Calling a function

Hi there....
this code id ok:

fn echo()
{
    println!("Hi");
}

fn main() 
{
    echo();
}

Easy, and i get my "Hi".... but this

fn echo()
{
    println!("Hi");
}

fn main() 
{
    echo;
}

compiles with a warrning
warning: path statement with no effect
and i get nothing at runtime. I thing this is a strange behaviour...
Any idea?
Thx

Why so? You're not doing anything with function in the second case - you just have a statement containing its name, that's all.

1 Like

Ok, strange for me. Fox example C# compiler doesn't accept that kind of code.

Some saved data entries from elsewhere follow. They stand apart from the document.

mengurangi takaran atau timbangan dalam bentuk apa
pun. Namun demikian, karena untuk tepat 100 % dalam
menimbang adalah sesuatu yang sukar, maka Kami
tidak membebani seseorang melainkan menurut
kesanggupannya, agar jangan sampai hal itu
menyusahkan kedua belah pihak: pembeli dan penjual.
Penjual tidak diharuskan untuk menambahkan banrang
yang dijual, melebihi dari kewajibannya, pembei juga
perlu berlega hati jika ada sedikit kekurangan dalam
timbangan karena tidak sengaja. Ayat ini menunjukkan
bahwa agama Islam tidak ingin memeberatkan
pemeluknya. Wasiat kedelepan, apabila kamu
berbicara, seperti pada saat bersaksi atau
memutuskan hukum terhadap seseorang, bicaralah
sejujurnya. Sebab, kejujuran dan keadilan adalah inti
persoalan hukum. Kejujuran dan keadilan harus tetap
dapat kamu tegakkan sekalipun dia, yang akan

It's because echo without parenthesises is a value of type function pointer, so it's like writing

5;

which also does not do anything.

1 Like

Ah ok.... that's the point.
thx.

In C#, the language's syntax is defined so that every statement (thing which ends in a semicolon) needs to be a function call, increment/decrement, assignment, or an empty statement. On the other hand, in Rust every statement just needs to be an expression (something which evaluates to a value).

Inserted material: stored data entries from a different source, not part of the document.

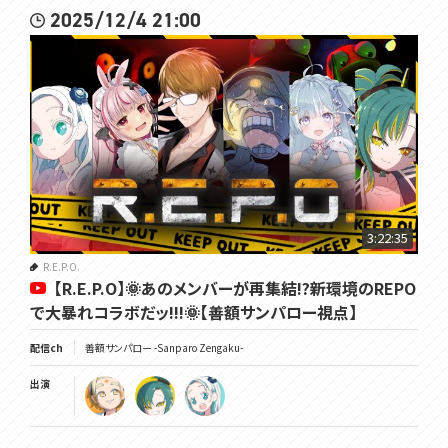
2025/12/4 21:00
3:22:35
R.E.P.O.
【R.E.P.O】🌞あのメンバーが再集結!?新環境のREPO
で大暴れコラボだッ!!!🌞【善額サンパロー視点】
配信ch
善額サンパロー -Sanparo Zengaku-
出演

In this case, the echo in echo; is an expression that references the echo function.

1 Like

The word 'echo' is a function. If you put it without the () the you just get the function.

You can pass functions around like any other value.

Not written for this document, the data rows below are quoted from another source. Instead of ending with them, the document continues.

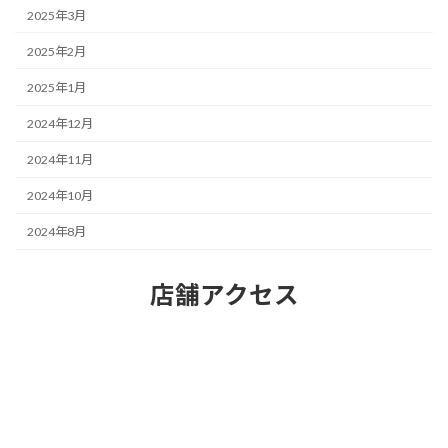
2025年3月
2025年2月
2025年1月
2024年12月
2024年11月
2024年10月
2024年8月
店舗アクセス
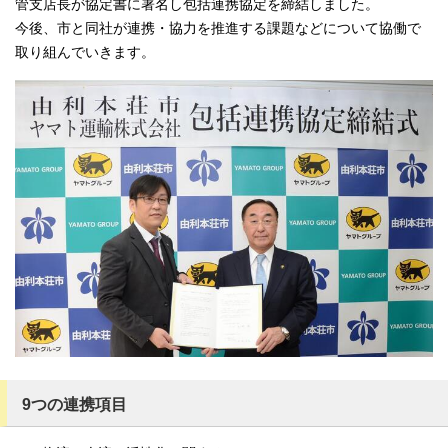
管支店長が協定書に署名し包括連携協定を締結しました。
今後、市と同社が連携・協力を推進する課題などについて協働で
取り組んでいきます。
9つの連携項目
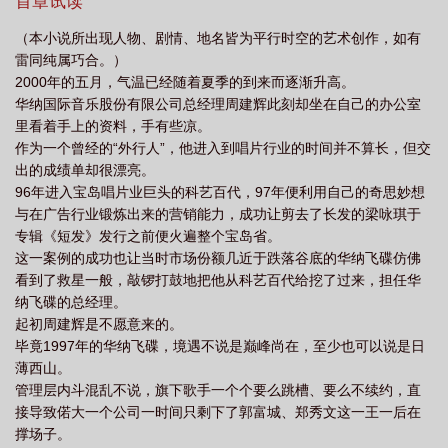
切磋完球技的周易看着手头上这几份由经纪人递给自己的报纸，选
首章试读
姐好
华娱之2000 笔趣阁
华娱之2000百度百科
华娱之2000篱笆好
华娱
择性的忽略了最后一条绯闻，陷入了沉思：自己这算不算是开局给
（本小说所出现人物、剧情、地名皆为平行时空的艺术创作，如有
周董上对抗了？
之2000女主
华娱之2000TXT精校版百度
华娱之2000篱笆好文学
华娱之
雷同纯属巧合。）
2000无弹窗
华娱之2000程好
华娱之2000歌手出道
华娱之2000TXT百
2000年的五月，气温已经随着夏季的到来而逐渐升高。
华纳国际音乐股份有限公司总经理周建辉此刻却坐在自己的办公室
度
华娱之2000txt奇书网
华娱之2000百度
华娱之门
华娱之2000女主角
里看着手上的资料，手有些凉。
是谁
华娱之2000起点中文网
华娱之2000 河狸的米饭
华娱之20003q
华
作为一个曾经的“外行人”，他进入到唱片行业的时间并不算长，但交
娱之2000年开始做演员
华娱之2000贴吧
华娱之2000TXT免费
华娱之2000
出的成绩单却很漂亮。
96年进入宝岛唱片业巨头的科艺百代，97年便利用自己的奇思妙想
有几个女主
与在广告行业锻炼出来的营销能力，成功让剪去了长发的梁咏琪于
专辑《短发》发行之前便火遍整个宝岛省。
这一案例的成功也让当时市场份额几近于跌落谷底的华纳飞碟仿佛
看到了救星一般，敲锣打鼓地把他从科艺百代给挖了过来，担任华
纳飞碟的总经理。
起初周建辉是不愿意来的。
毕竟1997年的华纳飞碟，境遇不说是巅峰尚在，至少也可以说是日
薄西山。
管理层内斗混乱不说，旗下歌手一个个要么跳槽、要么不续约，直
接导致偌大一个公司一时间只剩下了郭富城、郑秀文这一王一后在
撑场子。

If you put () parens after a value, then you execute the function the value points to.

fn echo() {
    println!("Hi");
}

fn main() {
    let x = echo;
    x();
}

…to expand on that: so this behavior is nice because if mentioning the name of the function would always call it automatically, then there would be no way to just pass the function itself around when that's what is needed.